--- Data for this task ---
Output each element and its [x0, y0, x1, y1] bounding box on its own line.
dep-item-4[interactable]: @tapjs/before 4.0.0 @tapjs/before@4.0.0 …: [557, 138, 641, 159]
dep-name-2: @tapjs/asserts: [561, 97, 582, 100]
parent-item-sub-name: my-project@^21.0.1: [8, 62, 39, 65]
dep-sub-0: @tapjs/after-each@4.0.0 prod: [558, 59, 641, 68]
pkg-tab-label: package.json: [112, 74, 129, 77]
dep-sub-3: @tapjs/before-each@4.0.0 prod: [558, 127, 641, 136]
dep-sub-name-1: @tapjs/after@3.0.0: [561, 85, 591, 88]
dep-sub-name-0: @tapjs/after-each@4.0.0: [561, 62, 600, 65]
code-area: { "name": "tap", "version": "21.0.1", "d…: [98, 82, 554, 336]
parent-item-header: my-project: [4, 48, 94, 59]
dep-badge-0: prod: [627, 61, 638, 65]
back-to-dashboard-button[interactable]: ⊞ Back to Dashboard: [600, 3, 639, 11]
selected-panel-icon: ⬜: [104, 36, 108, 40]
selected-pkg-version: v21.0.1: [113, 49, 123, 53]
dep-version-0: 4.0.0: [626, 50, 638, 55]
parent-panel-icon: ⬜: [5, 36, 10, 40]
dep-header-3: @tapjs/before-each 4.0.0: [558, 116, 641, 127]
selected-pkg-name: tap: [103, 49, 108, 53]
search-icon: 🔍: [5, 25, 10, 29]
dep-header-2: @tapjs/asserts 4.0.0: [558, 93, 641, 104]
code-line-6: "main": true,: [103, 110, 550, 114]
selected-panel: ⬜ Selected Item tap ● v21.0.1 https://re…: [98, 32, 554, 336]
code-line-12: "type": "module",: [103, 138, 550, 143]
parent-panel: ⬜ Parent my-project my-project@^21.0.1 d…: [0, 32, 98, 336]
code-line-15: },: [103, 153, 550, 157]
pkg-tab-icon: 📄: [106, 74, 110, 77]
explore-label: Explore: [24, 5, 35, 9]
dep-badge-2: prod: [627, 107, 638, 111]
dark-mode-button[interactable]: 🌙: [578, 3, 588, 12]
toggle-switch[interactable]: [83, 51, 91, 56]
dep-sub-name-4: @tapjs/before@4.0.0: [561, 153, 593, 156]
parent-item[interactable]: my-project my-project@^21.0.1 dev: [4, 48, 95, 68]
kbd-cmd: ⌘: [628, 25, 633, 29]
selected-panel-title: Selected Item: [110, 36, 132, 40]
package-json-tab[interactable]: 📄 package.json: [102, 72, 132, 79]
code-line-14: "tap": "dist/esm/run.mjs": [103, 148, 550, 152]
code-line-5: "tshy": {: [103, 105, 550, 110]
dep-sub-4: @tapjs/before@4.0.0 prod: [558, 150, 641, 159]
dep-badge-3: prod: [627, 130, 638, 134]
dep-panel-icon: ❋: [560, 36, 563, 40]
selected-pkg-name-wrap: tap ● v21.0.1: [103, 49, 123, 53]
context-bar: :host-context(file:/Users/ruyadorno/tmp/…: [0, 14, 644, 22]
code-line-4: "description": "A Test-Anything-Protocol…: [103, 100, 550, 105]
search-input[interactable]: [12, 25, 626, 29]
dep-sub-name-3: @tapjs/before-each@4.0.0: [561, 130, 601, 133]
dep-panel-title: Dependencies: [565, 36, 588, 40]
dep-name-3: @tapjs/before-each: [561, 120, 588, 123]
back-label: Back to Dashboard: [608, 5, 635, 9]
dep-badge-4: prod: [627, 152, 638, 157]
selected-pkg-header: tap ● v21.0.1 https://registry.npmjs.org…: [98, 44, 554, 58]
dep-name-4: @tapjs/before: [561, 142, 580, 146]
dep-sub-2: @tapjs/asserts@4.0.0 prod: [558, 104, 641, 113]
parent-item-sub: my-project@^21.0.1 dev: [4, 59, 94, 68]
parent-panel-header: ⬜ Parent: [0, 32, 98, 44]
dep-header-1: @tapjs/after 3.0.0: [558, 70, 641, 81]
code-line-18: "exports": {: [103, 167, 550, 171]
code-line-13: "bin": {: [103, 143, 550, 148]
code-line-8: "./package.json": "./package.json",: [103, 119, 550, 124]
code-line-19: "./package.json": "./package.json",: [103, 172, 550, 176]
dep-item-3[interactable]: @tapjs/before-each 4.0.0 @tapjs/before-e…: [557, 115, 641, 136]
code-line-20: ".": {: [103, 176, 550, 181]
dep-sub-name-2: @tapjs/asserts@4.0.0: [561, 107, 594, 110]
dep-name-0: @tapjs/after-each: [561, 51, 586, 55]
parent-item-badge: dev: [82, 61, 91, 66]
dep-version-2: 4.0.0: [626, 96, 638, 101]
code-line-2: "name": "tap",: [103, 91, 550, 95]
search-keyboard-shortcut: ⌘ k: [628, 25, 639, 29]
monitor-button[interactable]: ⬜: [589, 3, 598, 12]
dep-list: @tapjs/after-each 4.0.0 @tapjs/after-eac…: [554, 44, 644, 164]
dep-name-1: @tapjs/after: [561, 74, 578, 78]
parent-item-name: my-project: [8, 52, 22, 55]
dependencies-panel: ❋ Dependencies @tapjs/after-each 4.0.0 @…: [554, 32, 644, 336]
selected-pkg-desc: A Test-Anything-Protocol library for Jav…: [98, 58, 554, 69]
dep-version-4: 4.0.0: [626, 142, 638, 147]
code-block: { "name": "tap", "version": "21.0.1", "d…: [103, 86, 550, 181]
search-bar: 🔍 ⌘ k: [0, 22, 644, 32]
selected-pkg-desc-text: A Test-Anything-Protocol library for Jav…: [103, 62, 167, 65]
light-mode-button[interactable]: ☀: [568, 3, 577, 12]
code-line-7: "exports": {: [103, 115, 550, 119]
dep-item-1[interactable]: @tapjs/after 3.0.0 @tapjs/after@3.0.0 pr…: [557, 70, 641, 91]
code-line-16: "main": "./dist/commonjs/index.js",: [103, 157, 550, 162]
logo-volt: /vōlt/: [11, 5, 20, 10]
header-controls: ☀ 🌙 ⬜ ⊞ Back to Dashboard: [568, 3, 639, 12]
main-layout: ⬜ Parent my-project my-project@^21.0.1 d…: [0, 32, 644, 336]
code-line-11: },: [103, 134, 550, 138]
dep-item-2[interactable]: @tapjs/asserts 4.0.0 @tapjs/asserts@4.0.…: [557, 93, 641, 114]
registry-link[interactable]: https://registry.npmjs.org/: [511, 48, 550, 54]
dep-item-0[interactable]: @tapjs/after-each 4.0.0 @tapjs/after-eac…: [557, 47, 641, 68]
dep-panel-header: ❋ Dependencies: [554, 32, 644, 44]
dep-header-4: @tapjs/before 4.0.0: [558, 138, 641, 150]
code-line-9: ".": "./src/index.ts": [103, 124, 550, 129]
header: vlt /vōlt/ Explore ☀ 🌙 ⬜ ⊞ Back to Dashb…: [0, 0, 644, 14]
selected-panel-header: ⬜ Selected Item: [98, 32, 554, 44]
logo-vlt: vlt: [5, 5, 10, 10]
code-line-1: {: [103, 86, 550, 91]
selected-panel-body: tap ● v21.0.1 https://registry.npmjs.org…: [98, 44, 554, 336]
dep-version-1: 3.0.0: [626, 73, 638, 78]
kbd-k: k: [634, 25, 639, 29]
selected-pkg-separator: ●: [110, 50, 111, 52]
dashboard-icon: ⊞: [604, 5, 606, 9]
---
▶ **What the task requires**: The entire listing is to be reproduced without alteration.

▶ **Exercise answer**:
Output each element and its [x0, y0, x1, y1] bounding box on its own line.
dep-item-4[interactable]: @tapjs/before 4.0.0 @tapjs/before@4.0.0 …: [557, 138, 641, 159]
dep-name-2: @tapjs/asserts: [561, 97, 582, 100]
parent-item-sub-name: my-project@^21.0.1: [8, 62, 39, 65]
dep-sub-0: @tapjs/after-each@4.0.0 prod: [558, 59, 641, 68]
pkg-tab-label: package.json: [112, 74, 129, 77]
dep-sub-3: @tapjs/before-each@4.0.0 prod: [558, 127, 641, 136]
dep-sub-name-1: @tapjs/after@3.0.0: [561, 85, 591, 88]
dep-sub-name-0: @tapjs/after-each@4.0.0: [561, 62, 600, 65]
code-area: { "name": "tap", "version": "21.0.1", "d…: [98, 82, 554, 336]
parent-item-header: my-project: [4, 48, 94, 59]
dep-badge-0: prod: [627, 61, 638, 65]
back-to-dashboard-button[interactable]: ⊞ Back to Dashboard: [600, 3, 639, 11]
selected-panel-icon: ⬜: [104, 36, 108, 40]
selected-pkg-version: v21.0.1: [113, 49, 123, 53]
dep-version-0: 4.0.0: [626, 50, 638, 55]
parent-panel-icon: ⬜: [5, 36, 10, 40]
dep-header-3: @tapjs/before-each 4.0.0: [558, 116, 641, 127]
selected-pkg-name: tap: [103, 49, 108, 53]
search-icon: 🔍: [5, 25, 10, 29]
dep-header-2: @tapjs/asserts 4.0.0: [558, 93, 641, 104]
code-line-6: "main": true,: [103, 110, 550, 114]
selected-panel: ⬜ Selected Item tap ● v21.0.1 https://re…: [98, 32, 554, 336]
code-line-12: "type": "module",: [103, 138, 550, 143]
parent-panel: ⬜ Parent my-project my-project@^21.0.1 d…: [0, 32, 98, 336]
code-line-15: },: [103, 153, 550, 157]
pkg-tab-icon: 📄: [106, 74, 110, 77]
explore-label: Explore: [24, 5, 35, 9]
dep-badge-2: prod: [627, 107, 638, 111]
dark-mode-button[interactable]: 🌙: [578, 3, 588, 12]
toggle-switch[interactable]: [83, 51, 91, 56]
dep-sub-name-4: @tapjs/before@4.0.0: [561, 153, 593, 156]
parent-item[interactable]: my-project my-project@^21.0.1 dev: [4, 48, 95, 68]
kbd-cmd: ⌘: [628, 25, 633, 29]
selected-panel-title: Selected Item: [110, 36, 132, 40]
package-json-tab[interactable]: 📄 package.json: [102, 72, 132, 79]
code-line-14: "tap": "dist/esm/run.mjs": [103, 148, 550, 152]
code-line-5: "tshy": {: [103, 105, 550, 110]
dep-sub-4: @tapjs/before@4.0.0 prod: [558, 150, 641, 159]
dep-badge-3: prod: [627, 130, 638, 134]
dep-panel-icon: ❋: [560, 36, 563, 40]
selected-pkg-name-wrap: tap ● v21.0.1: [103, 49, 123, 53]
context-bar: :host-context(file:/Users/ruyadorno/tmp/…: [0, 14, 644, 22]
code-line-4: "description": "A Test-Anything-Protocol…: [103, 100, 550, 105]
search-input[interactable]: [12, 25, 626, 29]
dep-sub-name-3: @tapjs/before-each@4.0.0: [561, 130, 601, 133]
dep-panel-title: Dependencies: [565, 36, 588, 40]
dep-name-3: @tapjs/before-each: [561, 120, 588, 123]
back-label: Back to Dashboard: [608, 5, 635, 9]
dep-badge-4: prod: [627, 152, 638, 157]
selected-pkg-header: tap ● v21.0.1 https://registry.npmjs.org…: [98, 44, 554, 58]
dep-name-4: @tapjs/before: [561, 142, 580, 146]
dep-sub-2: @tapjs/asserts@4.0.0 prod: [558, 104, 641, 113]
parent-item-sub: my-project@^21.0.1 dev: [4, 59, 94, 68]
parent-panel-header: ⬜ Parent: [0, 32, 98, 44]
dep-header-1: @tapjs/after 3.0.0: [558, 70, 641, 81]
code-line-18: "exports": {: [103, 167, 550, 171]
code-line-13: "bin": {: [103, 143, 550, 148]
code-line-8: "./package.json": "./package.json",: [103, 119, 550, 124]
code-line-19: "./package.json": "./package.json",: [103, 172, 550, 176]
dep-item-3[interactable]: @tapjs/before-each 4.0.0 @tapjs/before-e…: [557, 115, 641, 136]
code-line-20: ".": {: [103, 176, 550, 181]
dep-sub-name-2: @tapjs/asserts@4.0.0: [561, 107, 594, 110]
dep-name-0: @tapjs/after-each: [561, 51, 586, 55]
parent-item-badge: dev: [82, 61, 91, 66]
dep-version-2: 4.0.0: [626, 96, 638, 101]
code-line-2: "name": "tap",: [103, 91, 550, 95]
search-keyboard-shortcut: ⌘ k: [628, 25, 639, 29]
monitor-button[interactable]: ⬜: [589, 3, 598, 12]
dep-list: @tapjs/after-each 4.0.0 @tapjs/after-eac…: [554, 44, 644, 164]
dep-name-1: @tapjs/after: [561, 74, 578, 78]
parent-item-name: my-project: [8, 52, 22, 55]
dependencies-panel: ❋ Dependencies @tapjs/after-each 4.0.0 @…: [554, 32, 644, 336]
selected-pkg-desc: A Test-Anything-Protocol library for Jav…: [98, 58, 554, 69]
dep-version-4: 4.0.0: [626, 142, 638, 147]
code-block: { "name": "tap", "version": "21.0.1", "d…: [103, 86, 550, 181]
search-bar: 🔍 ⌘ k: [0, 22, 644, 32]
selected-pkg-desc-text: A Test-Anything-Protocol library for Jav…: [103, 62, 167, 65]
light-mode-button[interactable]: ☀: [568, 3, 577, 12]
code-line-7: "exports": {: [103, 115, 550, 119]
dep-item-1[interactable]: @tapjs/after 3.0.0 @tapjs/after@3.0.0 pr…: [557, 70, 641, 91]
code-line-16: "main": "./dist/commonjs/index.js",: [103, 157, 550, 162]
logo-volt: /vōlt/: [11, 5, 20, 10]
header-controls: ☀ 🌙 ⬜ ⊞ Back to Dashboard: [568, 3, 639, 12]
main-layout: ⬜ Parent my-project my-project@^21.0.1 d…: [0, 32, 644, 336]
code-line-11: },: [103, 134, 550, 138]
dep-item-2[interactable]: @tapjs/asserts 4.0.0 @tapjs/asserts@4.0.…: [557, 93, 641, 114]
registry-link[interactable]: https://registry.npmjs.org/: [511, 48, 550, 54]
dep-item-0[interactable]: @tapjs/after-each 4.0.0 @tapjs/after-eac…: [557, 47, 641, 68]
dep-panel-header: ❋ Dependencies: [554, 32, 644, 44]
dep-header-4: @tapjs/before 4.0.0: [558, 138, 641, 150]
code-line-9: ".": "./src/index.ts": [103, 124, 550, 129]
header: vlt /vōlt/ Explore ☀ 🌙 ⬜ ⊞ Back to Dashb…: [0, 0, 644, 14]
selected-panel-header: ⬜ Selected Item: [98, 32, 554, 44]
logo-vlt: vlt: [5, 5, 10, 10]
code-line-1: {: [103, 86, 550, 91]
selected-panel-body: tap ● v21.0.1 https://registry.npmjs.org…: [98, 44, 554, 336]
dep-version-1: 3.0.0: [626, 73, 638, 78]
kbd-k: k: [634, 25, 639, 29]
selected-pkg-separator: ●: [110, 50, 111, 52]
dashboard-icon: ⊞: [604, 5, 606, 9]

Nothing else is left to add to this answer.